== Segment start ==

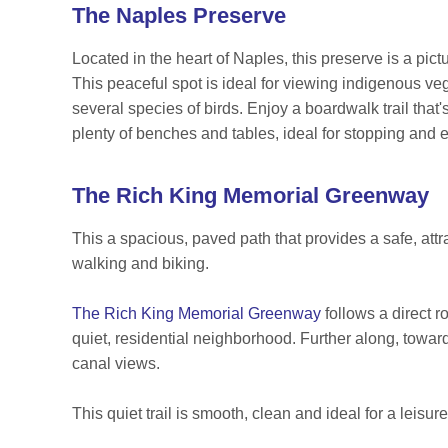
The Naples Preserve
Located in the heart of Naples, this preserve is a pic
This peaceful spot is ideal for viewing indigenous veg
several species of birds. Enjoy a boardwalk trail that
plenty of benches and tables, ideal for stopping and e
The Rich King Memorial Greenway
This a spacious, paved path that provides a safe, attr
walking and biking.
The Rich King Memorial Greenway
follows a direct r
quiet, residential neighborhood. Further along, toward
canal views.
This quiet trail is smooth, clean and ideal for a leisu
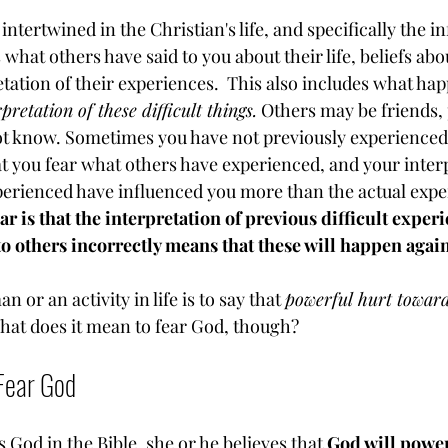
intertwined in the Christian's life, and specifically the in
 what others have said to you about their life, beliefs abo
tation of their experiences.  This also includes what ha
pretation of these difficult things.
 Others may be friends, 
t know. Sometimes you have not previously experienced 
that you fear what others have experienced, and your inter
erienced have influenced you more than the actual exper
r is that the interpretation of previous difficult experi
o others incorrectly means that these will happen again
 or an activity in life is to say that 
powerful hurt towar
What does it mean to fear God, though?
Fear God
 God in the Bible, she or he believes that 
God will powerf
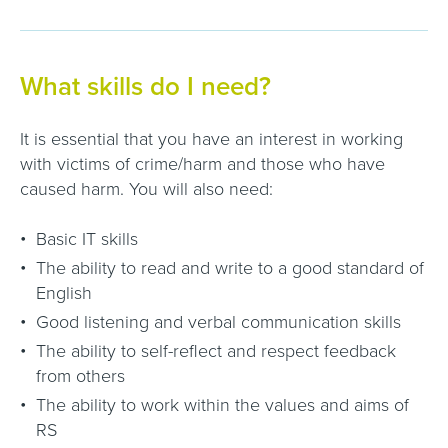
What skills do I need?
It is essential that you have an interest in working
with victims of crime/harm and those who have
caused harm. You will also need:
Basic IT skills
The ability to read and write to a good standard of
English
Good listening and verbal communication skills
The ability to self-reflect and respect feedback
from others
The ability to work within the values and aims of
RS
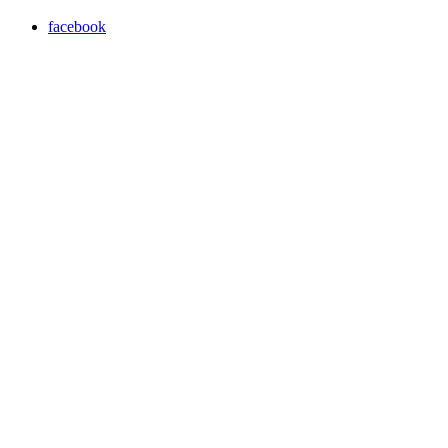
facebook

== Segment end ==

What the task requires = Tell me how many lines of the data hold the word "also", giving only the number.

Exercise response = 2